◆ Assignment
In the records below, find each line with "England" and copy it.

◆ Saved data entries
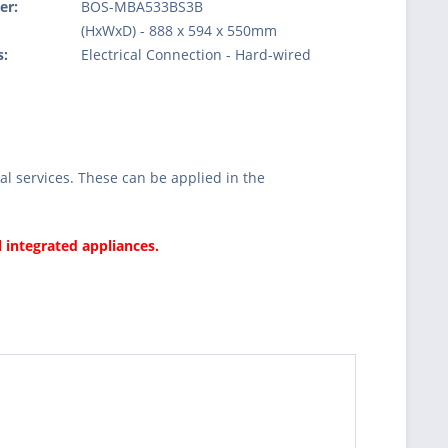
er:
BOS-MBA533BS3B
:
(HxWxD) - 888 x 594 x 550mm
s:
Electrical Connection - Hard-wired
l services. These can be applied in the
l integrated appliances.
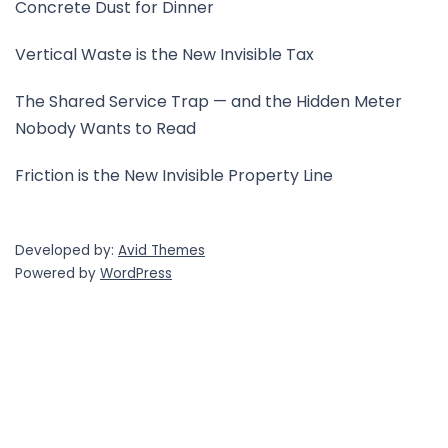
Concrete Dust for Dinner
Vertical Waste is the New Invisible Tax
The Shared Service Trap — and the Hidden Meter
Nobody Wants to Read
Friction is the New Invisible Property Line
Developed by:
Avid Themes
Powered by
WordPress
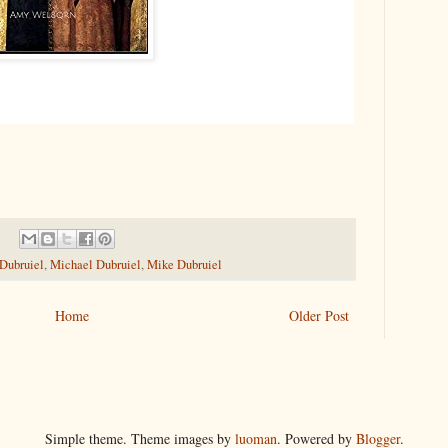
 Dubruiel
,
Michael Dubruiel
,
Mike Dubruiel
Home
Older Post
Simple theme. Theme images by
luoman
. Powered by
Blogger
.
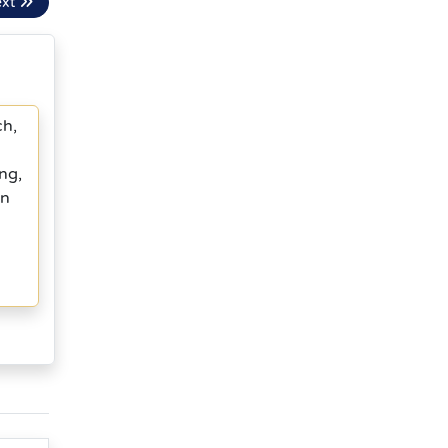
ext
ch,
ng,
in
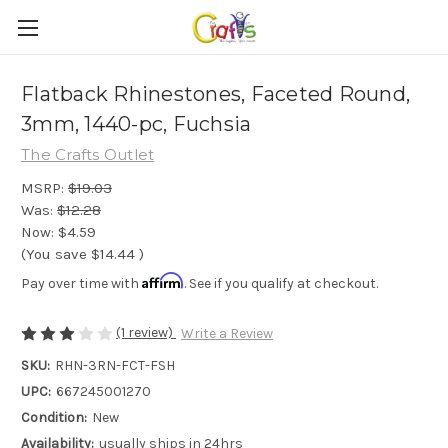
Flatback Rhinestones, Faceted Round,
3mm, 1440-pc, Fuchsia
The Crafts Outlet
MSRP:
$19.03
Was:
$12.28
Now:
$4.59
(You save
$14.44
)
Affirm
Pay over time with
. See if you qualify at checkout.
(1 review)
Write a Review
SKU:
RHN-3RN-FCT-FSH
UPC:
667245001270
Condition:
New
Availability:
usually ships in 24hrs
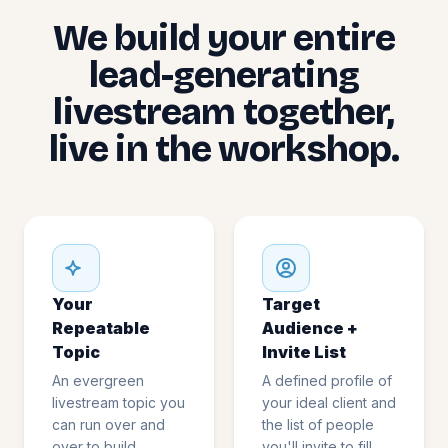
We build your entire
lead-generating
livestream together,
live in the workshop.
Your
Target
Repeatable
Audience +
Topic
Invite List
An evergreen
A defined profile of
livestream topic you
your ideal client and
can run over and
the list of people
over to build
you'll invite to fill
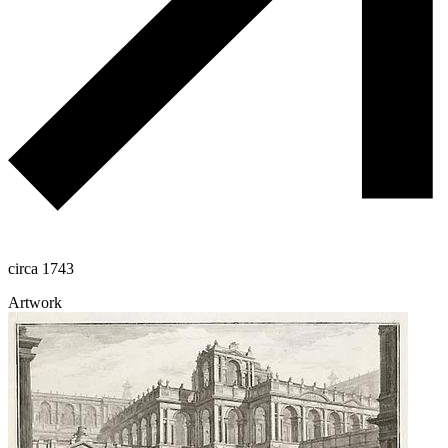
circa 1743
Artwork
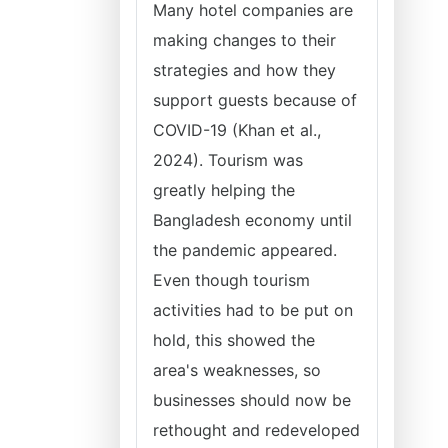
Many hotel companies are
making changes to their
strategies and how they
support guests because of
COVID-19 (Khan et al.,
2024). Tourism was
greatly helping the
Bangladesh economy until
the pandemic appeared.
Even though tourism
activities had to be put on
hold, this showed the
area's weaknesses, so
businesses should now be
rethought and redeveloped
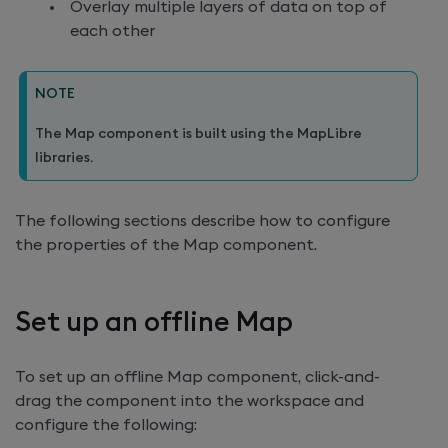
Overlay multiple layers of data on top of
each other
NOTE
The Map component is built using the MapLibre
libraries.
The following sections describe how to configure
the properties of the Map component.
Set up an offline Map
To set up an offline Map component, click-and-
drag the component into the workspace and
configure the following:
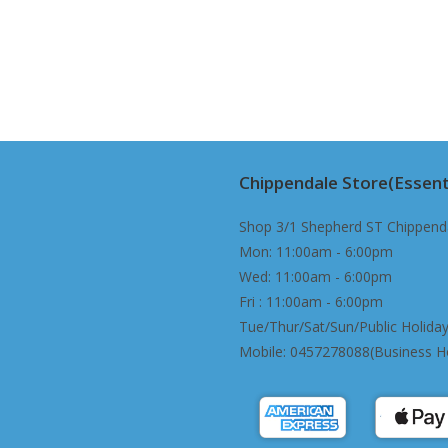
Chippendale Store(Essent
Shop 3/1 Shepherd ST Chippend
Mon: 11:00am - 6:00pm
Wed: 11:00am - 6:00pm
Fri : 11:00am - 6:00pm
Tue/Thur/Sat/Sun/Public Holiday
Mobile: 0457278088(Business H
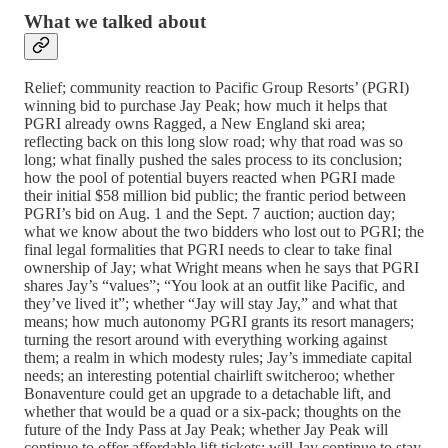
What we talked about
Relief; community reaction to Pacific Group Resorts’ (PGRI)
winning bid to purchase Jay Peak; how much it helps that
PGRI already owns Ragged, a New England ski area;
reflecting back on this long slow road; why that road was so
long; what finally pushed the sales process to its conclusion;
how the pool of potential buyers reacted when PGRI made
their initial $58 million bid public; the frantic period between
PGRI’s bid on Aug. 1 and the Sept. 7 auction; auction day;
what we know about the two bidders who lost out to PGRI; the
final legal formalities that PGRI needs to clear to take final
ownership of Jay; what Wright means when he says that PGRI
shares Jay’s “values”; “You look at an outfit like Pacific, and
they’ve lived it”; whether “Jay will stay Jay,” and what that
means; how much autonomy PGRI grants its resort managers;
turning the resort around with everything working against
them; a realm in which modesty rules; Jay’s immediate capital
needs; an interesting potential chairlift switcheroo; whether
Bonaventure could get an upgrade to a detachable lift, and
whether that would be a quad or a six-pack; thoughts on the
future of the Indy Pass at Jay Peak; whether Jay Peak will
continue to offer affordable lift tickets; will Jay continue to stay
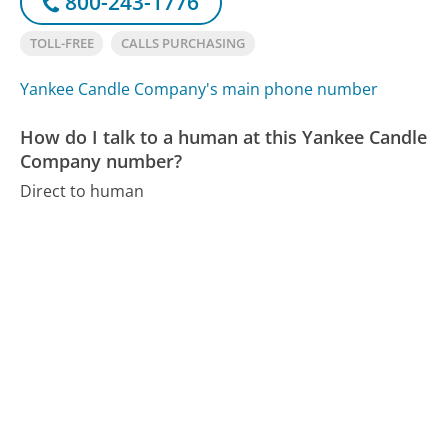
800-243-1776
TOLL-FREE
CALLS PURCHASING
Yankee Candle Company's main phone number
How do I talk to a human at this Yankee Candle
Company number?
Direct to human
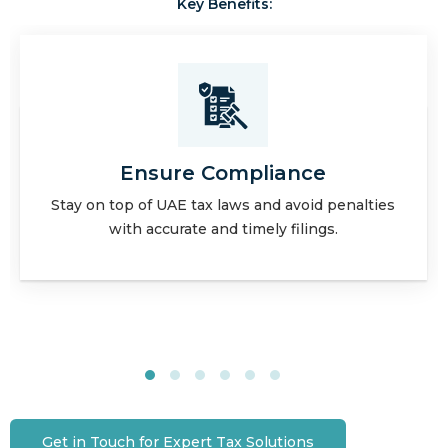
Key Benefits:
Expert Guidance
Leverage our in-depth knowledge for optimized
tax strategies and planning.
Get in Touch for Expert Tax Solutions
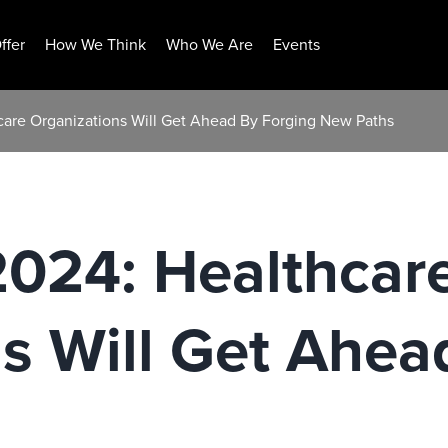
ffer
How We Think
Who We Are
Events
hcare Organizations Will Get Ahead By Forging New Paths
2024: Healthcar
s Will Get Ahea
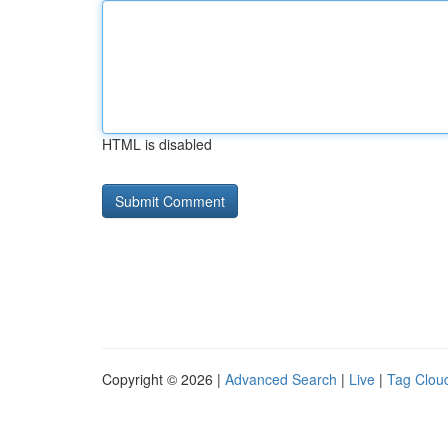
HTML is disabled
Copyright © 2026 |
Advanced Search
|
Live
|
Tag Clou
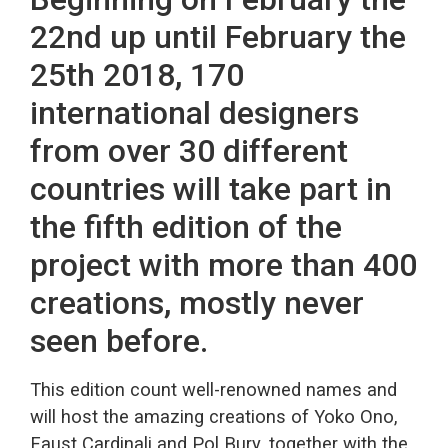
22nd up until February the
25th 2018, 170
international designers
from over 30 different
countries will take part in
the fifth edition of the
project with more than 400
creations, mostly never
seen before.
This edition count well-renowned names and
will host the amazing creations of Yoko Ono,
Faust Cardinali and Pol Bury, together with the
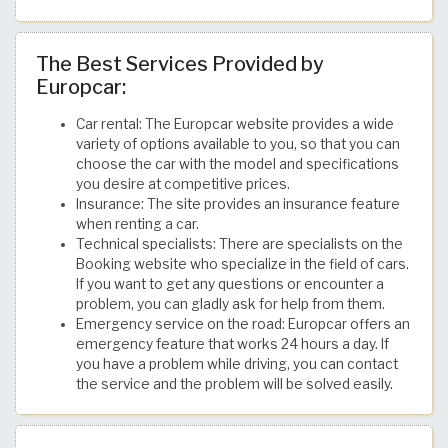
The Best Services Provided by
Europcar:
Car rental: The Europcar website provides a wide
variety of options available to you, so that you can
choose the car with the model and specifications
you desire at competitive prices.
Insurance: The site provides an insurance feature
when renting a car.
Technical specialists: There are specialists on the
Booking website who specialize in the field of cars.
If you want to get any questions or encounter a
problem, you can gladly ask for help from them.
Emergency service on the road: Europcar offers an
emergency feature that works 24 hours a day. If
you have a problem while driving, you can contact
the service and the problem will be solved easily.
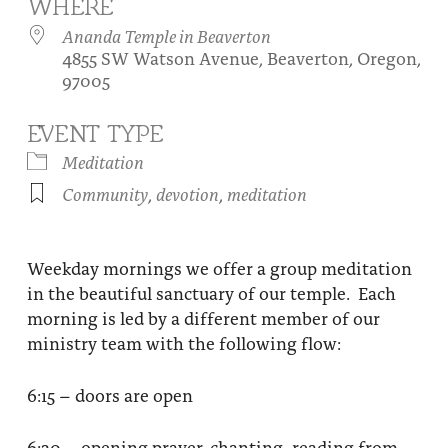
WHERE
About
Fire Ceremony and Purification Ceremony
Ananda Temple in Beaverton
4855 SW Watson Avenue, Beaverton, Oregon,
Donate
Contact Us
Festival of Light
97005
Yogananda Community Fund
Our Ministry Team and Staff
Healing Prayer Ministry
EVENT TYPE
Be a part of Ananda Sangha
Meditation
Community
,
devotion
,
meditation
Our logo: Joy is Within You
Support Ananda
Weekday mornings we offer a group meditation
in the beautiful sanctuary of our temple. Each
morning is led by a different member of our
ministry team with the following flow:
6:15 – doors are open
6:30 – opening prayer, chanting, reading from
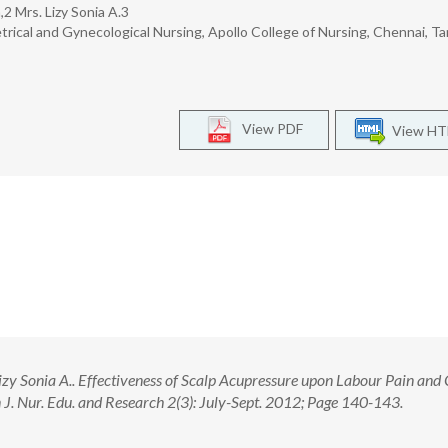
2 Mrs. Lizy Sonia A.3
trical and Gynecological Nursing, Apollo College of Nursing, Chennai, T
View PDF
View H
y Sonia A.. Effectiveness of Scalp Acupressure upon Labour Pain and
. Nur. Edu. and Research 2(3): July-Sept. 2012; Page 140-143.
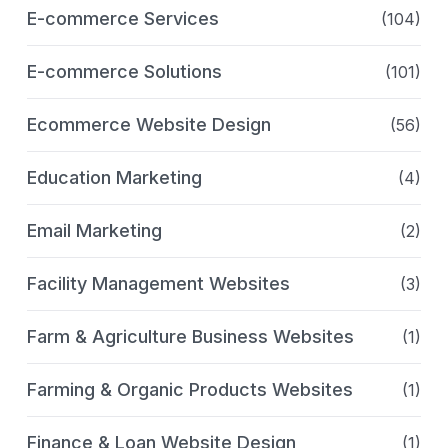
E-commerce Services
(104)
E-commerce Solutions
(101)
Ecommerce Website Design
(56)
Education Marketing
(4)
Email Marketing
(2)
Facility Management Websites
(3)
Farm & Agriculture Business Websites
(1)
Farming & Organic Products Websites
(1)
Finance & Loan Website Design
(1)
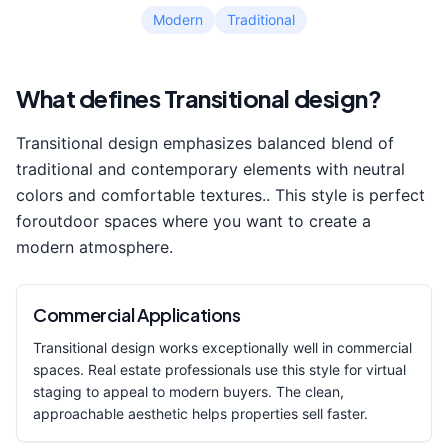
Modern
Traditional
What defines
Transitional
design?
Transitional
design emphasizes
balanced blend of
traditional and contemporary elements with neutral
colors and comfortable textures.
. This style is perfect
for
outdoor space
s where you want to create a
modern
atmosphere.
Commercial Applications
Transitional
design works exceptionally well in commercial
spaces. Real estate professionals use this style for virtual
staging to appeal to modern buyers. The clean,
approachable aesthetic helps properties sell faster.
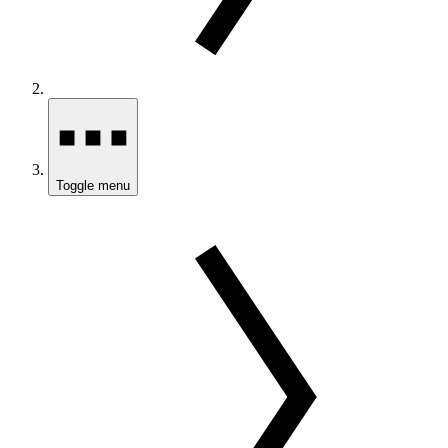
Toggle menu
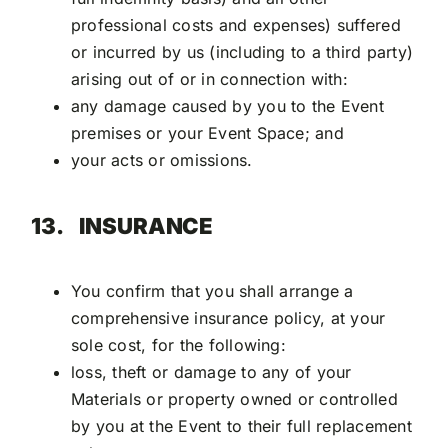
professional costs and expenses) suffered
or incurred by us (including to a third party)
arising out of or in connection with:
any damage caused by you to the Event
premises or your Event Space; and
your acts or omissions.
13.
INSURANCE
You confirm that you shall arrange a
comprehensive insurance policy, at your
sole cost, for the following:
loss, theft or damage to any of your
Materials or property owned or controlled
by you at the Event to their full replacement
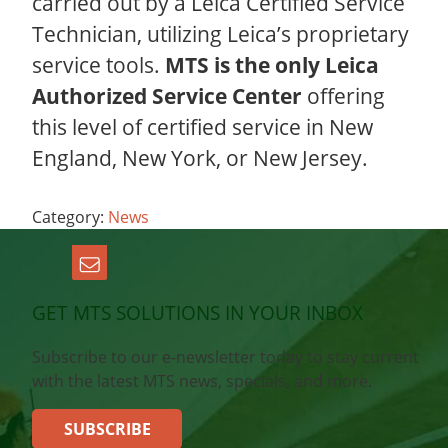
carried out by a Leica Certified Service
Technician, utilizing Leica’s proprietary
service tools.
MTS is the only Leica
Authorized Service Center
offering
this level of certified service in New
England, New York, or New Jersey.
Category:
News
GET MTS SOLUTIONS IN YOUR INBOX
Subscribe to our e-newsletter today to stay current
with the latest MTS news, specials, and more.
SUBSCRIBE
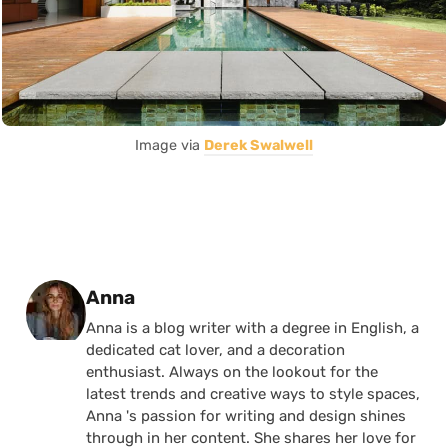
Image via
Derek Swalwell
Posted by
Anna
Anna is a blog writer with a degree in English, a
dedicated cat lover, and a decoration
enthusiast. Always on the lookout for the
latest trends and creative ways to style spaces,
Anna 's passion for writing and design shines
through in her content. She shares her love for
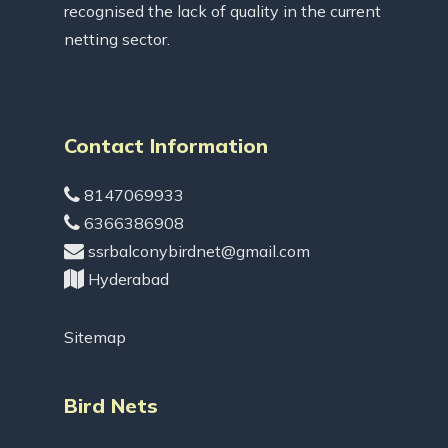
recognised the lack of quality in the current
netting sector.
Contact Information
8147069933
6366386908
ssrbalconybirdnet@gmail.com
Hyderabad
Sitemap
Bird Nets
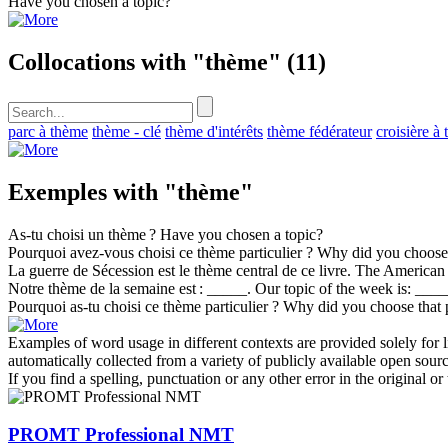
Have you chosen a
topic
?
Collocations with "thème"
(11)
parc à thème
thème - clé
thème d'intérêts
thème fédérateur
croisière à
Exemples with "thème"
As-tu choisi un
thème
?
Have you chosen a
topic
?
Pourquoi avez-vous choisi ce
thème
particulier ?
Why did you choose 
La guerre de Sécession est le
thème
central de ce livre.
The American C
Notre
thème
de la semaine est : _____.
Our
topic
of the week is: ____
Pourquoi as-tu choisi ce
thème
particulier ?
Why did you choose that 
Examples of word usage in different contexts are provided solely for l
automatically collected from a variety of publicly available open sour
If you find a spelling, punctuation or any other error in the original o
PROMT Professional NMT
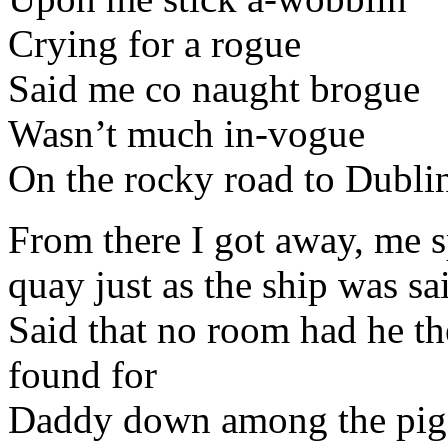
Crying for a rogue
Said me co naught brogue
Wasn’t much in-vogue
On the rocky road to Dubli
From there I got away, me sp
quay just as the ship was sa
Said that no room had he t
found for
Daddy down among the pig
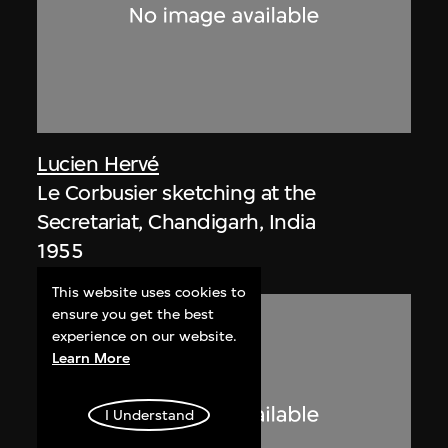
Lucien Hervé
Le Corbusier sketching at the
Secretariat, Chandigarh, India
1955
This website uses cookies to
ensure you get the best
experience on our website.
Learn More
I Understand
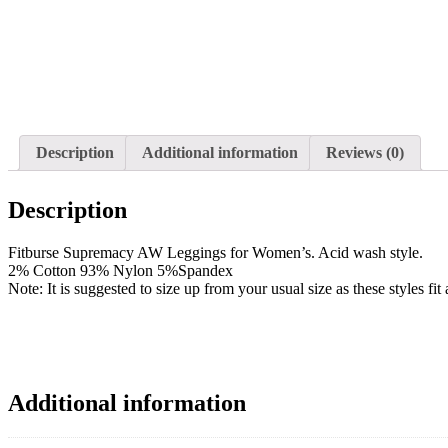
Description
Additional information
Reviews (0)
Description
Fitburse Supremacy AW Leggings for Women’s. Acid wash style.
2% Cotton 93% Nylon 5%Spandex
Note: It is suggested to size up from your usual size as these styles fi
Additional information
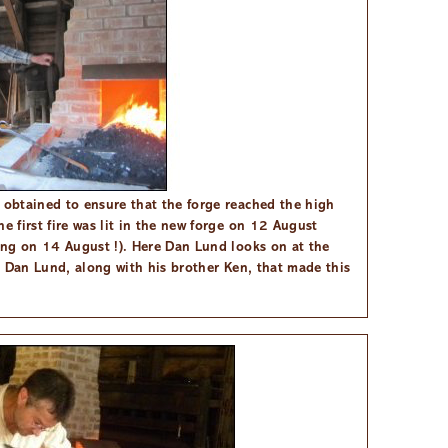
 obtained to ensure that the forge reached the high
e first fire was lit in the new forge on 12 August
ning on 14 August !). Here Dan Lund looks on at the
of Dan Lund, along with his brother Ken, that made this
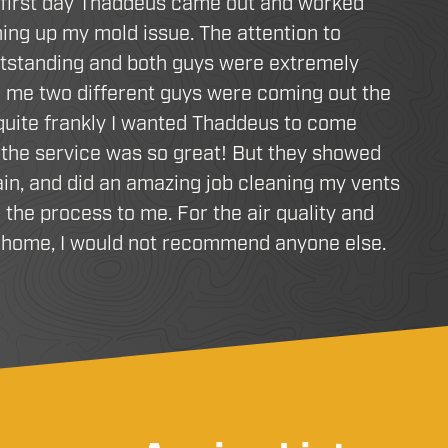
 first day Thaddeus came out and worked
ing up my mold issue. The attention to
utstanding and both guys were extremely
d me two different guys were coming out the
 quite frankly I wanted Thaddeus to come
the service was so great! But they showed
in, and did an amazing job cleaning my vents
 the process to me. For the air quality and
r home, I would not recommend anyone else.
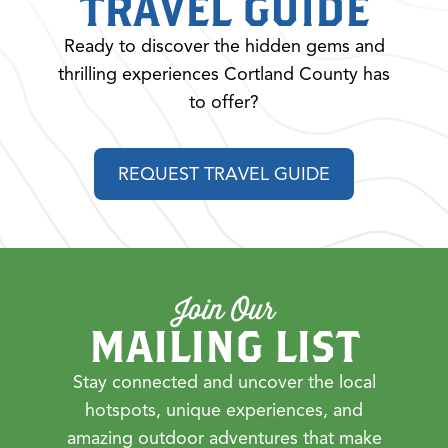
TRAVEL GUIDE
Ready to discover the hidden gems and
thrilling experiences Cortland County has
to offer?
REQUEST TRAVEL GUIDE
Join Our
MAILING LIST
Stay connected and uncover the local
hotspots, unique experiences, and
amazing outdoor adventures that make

◆ Solution below
PGRI already owns Ragged, a New England ski area;
England, New York, or New Jersey.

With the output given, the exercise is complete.